Task goal.
An exact transcription of all the data is required, with every image removed.

(Collected data)

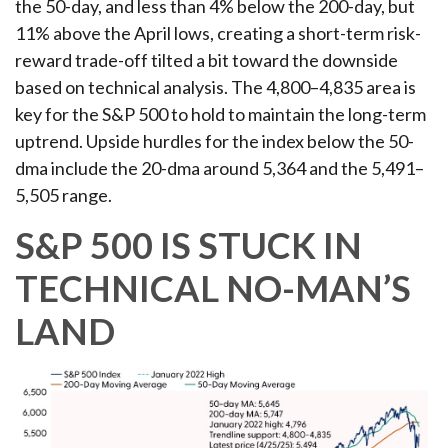
the 50-day, and less than 4% below the 200-day, but
11% above the April lows, creating a short-term risk-
reward trade-off tilted a bit toward the downside
based on technical analysis. The 4,800–4,835 area is
key for the S&P 500 to hold to maintain the long-term
uptrend. Upside hurdles for the index below the 50-
dma include the 20-dma around 5,364 and the 5,491–
5,505 range.
S&P 500 IS STUCK IN
TECHNICAL NO-MAN’S
LAND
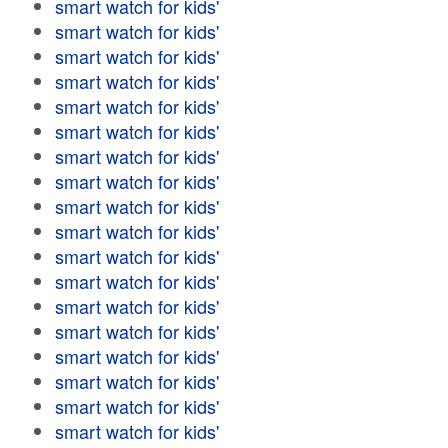
smart watch for kids'
smart watch for kids'
smart watch for kids'
smart watch for kids'
smart watch for kids'
smart watch for kids'
smart watch for kids'
smart watch for kids'
smart watch for kids'
smart watch for kids'
smart watch for kids'
smart watch for kids'
smart watch for kids'
smart watch for kids'
smart watch for kids'
smart watch for kids'
smart watch for kids'
smart watch for kids'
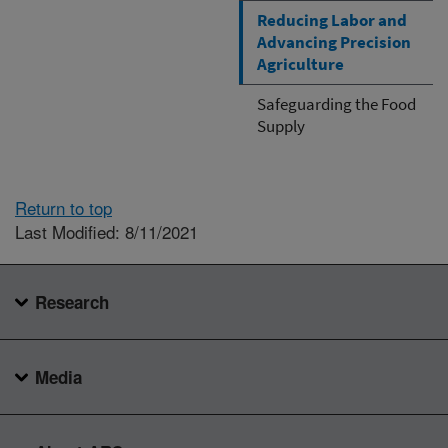
Reducing Labor and
Advancing Precision
Agriculture
Safeguarding the Food
Supply
Return to top
Last Modified: 8/11/2021
Research
Media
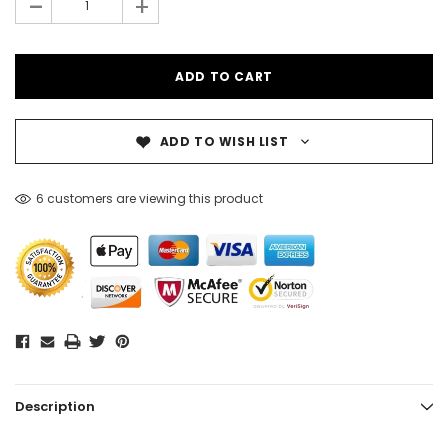
-
+
ADD TO WISH LIST
6 customers are viewing this product
Description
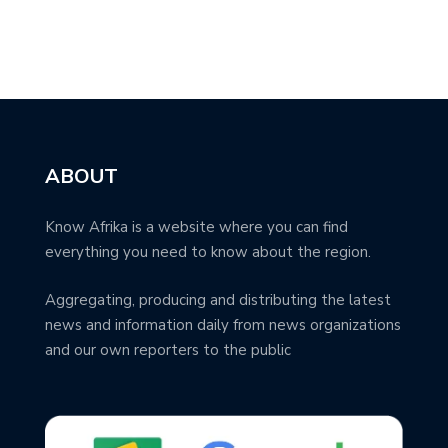
ABOUT
Know Afrika is a website where you can find
everything you need to know about the region.
Aggregating, producing and distributing the latest
news and information daily from news organizations
and our own reporters to the public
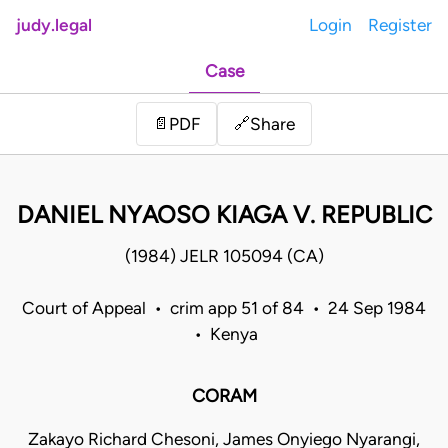
judy.legal
Login
Register
Case
Share
📄
PDF
🔗
DANIEL NYAOSO KIAGA V. REPUBLIC
(1984) JELR 105094 (CA)
Court of Appeal • crim app 51 of 84 • 24 Sep 1984
• Kenya
CORAM
Zakayo Richard Chesoni, James Onyiego Nyarangi,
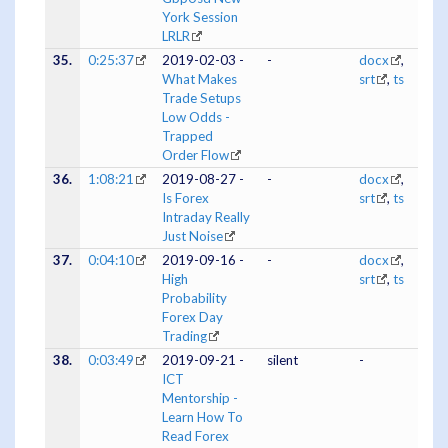
York Session
LRLR
35.
0:25:37
2019-02-03 -
-
docx
,
What Makes
srt
,
ts
Trade Setups
Low Odds -
Trapped
Order Flow
36.
1:08:21
2019-08-27 -
-
docx
,
Is Forex
srt
,
ts
Intraday Really
Just Noise
37.
0:04:10
2019-09-16 -
-
docx
,
High
srt
,
ts
Probability
Forex Day
Trading
38.
0:03:49
2019-09-21 -
silent
-
ICT
Mentorship -
Learn How To
Read Forex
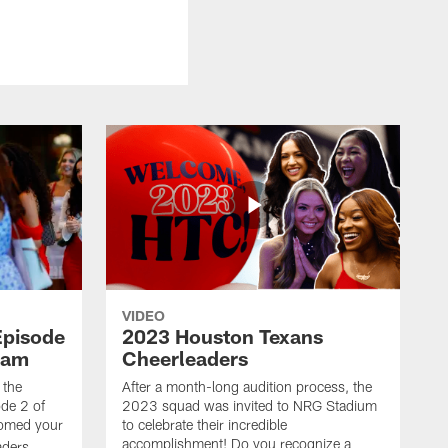
VIDEO
Episode
2023 Houston Texans
eam
Cheerleaders
 the
After a month-long audition process, the
de 2 of
2023 squad was invited to NRG Stadium
omed your
to celebrate their incredible
accomplishment! Do you recognize a
ders.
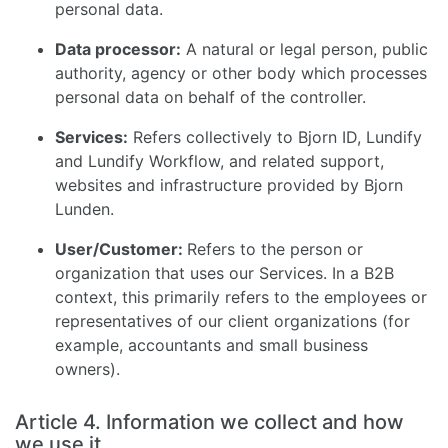
personal data.
Data processor:
A natural or legal person, public
authority, agency or other body which processes
personal data on behalf of the controller.
Services:
Refers collectively to Bjorn ID, Lundify
and Lundify Workflow, and related support,
websites and infrastructure provided by Bjorn
Lunden.
User/Customer:
Refers to the person or
organization that uses our Services. In a B2B
context, this primarily refers to the employees or
representatives of our client organizations (for
example, accountants and small business
owners).
Article 4. Information we collect and how
we use it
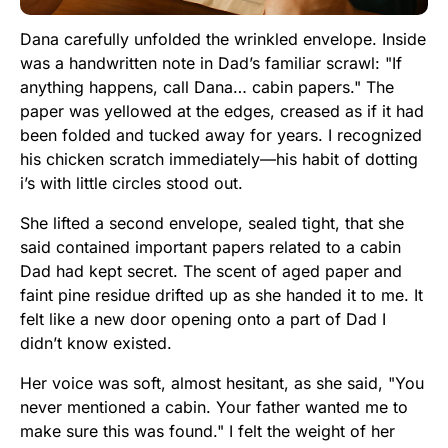
Dana carefully unfolded the wrinkled envelope. Inside
was a handwritten note in Dad’s familiar scrawl: "If
anything happens, call Dana… cabin papers." The
paper was yellowed at the edges, creased as if it had
been folded and tucked away for years. I recognized
his chicken scratch immediately—his habit of dotting
i’s with little circles stood out.
She lifted a second envelope, sealed tight, that she
said contained important papers related to a cabin
Dad had kept secret. The scent of aged paper and
faint pine residue drifted up as she handed it to me. It
felt like a new door opening onto a part of Dad I
didn’t know existed.
Her voice was soft, almost hesitant, as she said, "You
never mentioned a cabin. Your father wanted me to
make sure this was found." I felt the weight of her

Solution to the problem.
the 50-day, and less than 4% below the 200-day, but
11% above the April lows, creating a short-term risk-
reward trade-off tilted a bit toward the downside
based on technical analysis. The 4,800–4,835 area is
key for the S&P 500 to hold to maintain the long-term
uptrend. Upside hurdles for the index below the 50-
dma include the 20-dma around 5,364 and the 5,491–
5,505 range.
S&P 500 IS STUCK IN
TECHNICAL NO-MAN’S
LAND
smart watch for kids'
smart watch for kids'
smart watch for kids'
smart watch for kids'
smart watch for kids'
smart watch for kids'
smart watch for kids'
smart watch for kids'
smart watch for kids'
smart watch for kids'
smart watch for kids'
smart watch for kids'
smart watch for kids'
smart watch for kids'
smart watch for kids'
smart watch for kids'
smart watch for kids'
smart watch for kids'
Reducing Labor and
Advancing Precision
Agriculture
Safeguarding the Food
Supply
Return to top
Last Modified: 8/11/2021
Research
Media
-
+
ADD TO WISH LIST
6 customers are viewing this product
Description
ABOUT
Know Afrika is a website where you can find
everything you need to know about the region.
Aggregating, producing and distributing the latest
news and information daily from news organizations
and our own reporters to the public
judy.legal
Login
Register
Case
Share
📄
PDF
🔗
DANIEL NYAOSO KIAGA V. REPUBLIC
(1984) JELR 105094 (CA)
Court of Appeal • crim app 51 of 84 • 24 Sep 1984
• Kenya
CORAM
Zakayo Richard Chesoni, James Onyiego Nyarangi,
York Session
LRLR
35.
0:25:37
2019-02-03 -
-
docx
,
What Makes
srt
,
ts
Trade Setups
Low Odds -
Trapped
Order Flow
36.
1:08:21
2019-08-27 -
-
docx
,
Is Forex
srt
,
ts
Intraday Really
Just Noise
37.
0:04:10
2019-09-16 -
-
docx
,
High
srt
,
ts
Probability
Forex Day
Trading
38.
0:03:49
2019-09-21 -
silent
-
ICT
Mentorship -
Learn How To
Read Forex
VIDEO
Episode
2023 Houston Texans
eam
Cheerleaders
 the
After a month-long audition process, the
de 2 of
2023 squad was invited to NRG Stadium
omed your
to celebrate their incredible
accomplishment! Do you recognize a
ders.
personal data.
Data processor:
A natural or legal person, public
authority, agency or other body which processes
personal data on behalf of the controller.
Services:
Refers collectively to Bjorn ID, Lundify
and Lundify Workflow, and related support,
websites and infrastructure provided by Bjorn
Lunden.
User/Customer:
Refers to the person or
organization that uses our Services. In a B2B
context, this primarily refers to the employees or
representatives of our client organizations (for
example, accountants and small business
owners).
Article 4. Information we collect and how
we use it
Dana carefully unfolded the wrinkled envelope. Inside
was a handwritten note in Dad’s familiar scrawl: "If
anything happens, call Dana… cabin papers." The
paper was yellowed at the edges, creased as if it had
been folded and tucked away for years. I recognized
his chicken scratch immediately—his habit of dotting
i’s with little circles stood out.
She lifted a second envelope, sealed tight, that she
said contained important papers related to a cabin
Dad had kept secret. The scent of aged paper and
faint pine residue drifted up as she handed it to me. It
felt like a new door opening onto a part of Dad I
didn’t know existed.
Her voice was soft, almost hesitant, as she said, "You
never mentioned a cabin. Your father wanted me to
make sure this was found." I felt the weight of her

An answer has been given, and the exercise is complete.